Task details: Take the lines below from the first through the one that contains "Перейти к навигации" and copy them exactly.

::: Information given

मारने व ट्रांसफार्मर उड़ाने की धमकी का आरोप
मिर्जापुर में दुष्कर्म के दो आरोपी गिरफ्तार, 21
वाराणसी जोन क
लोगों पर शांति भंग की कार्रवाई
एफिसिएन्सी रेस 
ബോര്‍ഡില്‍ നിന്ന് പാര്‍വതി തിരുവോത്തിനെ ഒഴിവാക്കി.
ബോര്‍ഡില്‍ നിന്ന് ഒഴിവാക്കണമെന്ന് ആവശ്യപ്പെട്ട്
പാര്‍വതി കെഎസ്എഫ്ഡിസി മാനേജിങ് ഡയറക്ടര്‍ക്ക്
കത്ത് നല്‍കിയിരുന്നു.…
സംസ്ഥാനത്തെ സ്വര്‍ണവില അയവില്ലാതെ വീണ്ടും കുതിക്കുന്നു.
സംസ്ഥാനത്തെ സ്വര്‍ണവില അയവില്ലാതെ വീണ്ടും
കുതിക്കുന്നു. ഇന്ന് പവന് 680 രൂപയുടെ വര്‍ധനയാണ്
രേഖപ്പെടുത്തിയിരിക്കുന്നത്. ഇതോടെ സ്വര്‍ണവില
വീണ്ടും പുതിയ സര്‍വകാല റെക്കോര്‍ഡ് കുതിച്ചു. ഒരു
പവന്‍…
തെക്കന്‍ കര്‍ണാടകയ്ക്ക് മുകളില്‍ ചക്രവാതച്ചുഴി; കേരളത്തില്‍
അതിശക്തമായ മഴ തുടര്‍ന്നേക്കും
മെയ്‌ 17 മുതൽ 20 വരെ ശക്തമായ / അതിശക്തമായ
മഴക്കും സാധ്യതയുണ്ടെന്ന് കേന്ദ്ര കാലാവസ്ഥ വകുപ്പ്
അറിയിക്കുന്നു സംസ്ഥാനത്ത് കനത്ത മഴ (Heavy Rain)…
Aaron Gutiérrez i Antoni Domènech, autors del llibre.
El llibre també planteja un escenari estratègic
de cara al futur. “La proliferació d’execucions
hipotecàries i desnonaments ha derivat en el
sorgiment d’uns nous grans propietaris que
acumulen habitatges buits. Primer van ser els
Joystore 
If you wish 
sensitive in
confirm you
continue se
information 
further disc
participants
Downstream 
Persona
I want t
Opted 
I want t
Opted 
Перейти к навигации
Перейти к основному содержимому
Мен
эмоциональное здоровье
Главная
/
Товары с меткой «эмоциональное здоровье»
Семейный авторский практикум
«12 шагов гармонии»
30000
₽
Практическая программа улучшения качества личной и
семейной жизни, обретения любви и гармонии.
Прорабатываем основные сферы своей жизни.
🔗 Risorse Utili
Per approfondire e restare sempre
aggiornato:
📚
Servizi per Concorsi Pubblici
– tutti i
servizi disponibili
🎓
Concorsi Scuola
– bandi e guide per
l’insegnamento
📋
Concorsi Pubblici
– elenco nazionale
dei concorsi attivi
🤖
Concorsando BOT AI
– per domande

::::::

Response to the exercise:
मारने व ट्रांसफार्मर उड़ाने की धमकी का आरोप
मिर्जापुर में दुष्कर्म के दो आरोपी गिरफ्तार, 21
वाराणसी जोन क
लोगों पर शांति भंग की कार्रवाई
एफिसिएन्सी रेस 
ബോര്‍ഡില്‍ നിന്ന് പാര്‍വതി തിരുവോത്തിനെ ഒഴിവാക്കി.
ബോര്‍ഡില്‍ നിന്ന് ഒഴിവാക്കണമെന്ന് ആവശ്യപ്പെട്ട്
പാര്‍വതി കെഎസ്എഫ്ഡിസി മാനേജിങ് ഡയറക്ടര്‍ക്ക്
കത്ത് നല്‍കിയിരുന്നു.…
സംസ്ഥാനത്തെ സ്വര്‍ണവില അയവില്ലാതെ വീണ്ടും കുതിക്കുന്നു.
സംസ്ഥാനത്തെ സ്വര്‍ണവില അയവില്ലാതെ വീണ്ടും
കുതിക്കുന്നു. ഇന്ന് പവന് 680 രൂപയുടെ വര്‍ധനയാണ്
രേഖപ്പെടുത്തിയിരിക്കുന്നത്. ഇതോടെ സ്വര്‍ണവില
വീണ്ടും പുതിയ സര്‍വകാല റെക്കോര്‍ഡ് കുതിച്ചു. ഒരു
പവന്‍…
തെക്കന്‍ കര്‍ണാടകയ്ക്ക് മുകളില്‍ ചക്രവാതച്ചുഴി; കേരളത്തില്‍
അതിശക്തമായ മഴ തുടര്‍ന്നേക്കും
മെയ്‌ 17 മുതൽ 20 വരെ ശക്തമായ / അതിശക്തമായ
മഴക്കും സാധ്യതയുണ്ടെന്ന് കേന്ദ്ര കാലാവസ്ഥ വകുപ്പ്
അറിയിക്കുന്നു സംസ്ഥാനത്ത് കനത്ത മഴ (Heavy Rain)…
Aaron Gutiérrez i Antoni Domènech, autors del llibre.
El llibre també planteja un escenari estratègic
de cara al futur. “La proliferació d’execucions
hipotecàries i desnonaments ha derivat en el
sorgiment d’uns nous grans propietaris que
acumulen habitatges buits. Primer van ser els
Joystore 
If you wish 
sensitive in
confirm you
continue se
information 
further disc
participants
Downstream 
Persona
I want t
Opted 
I want t
Opted 
Перейти к навигации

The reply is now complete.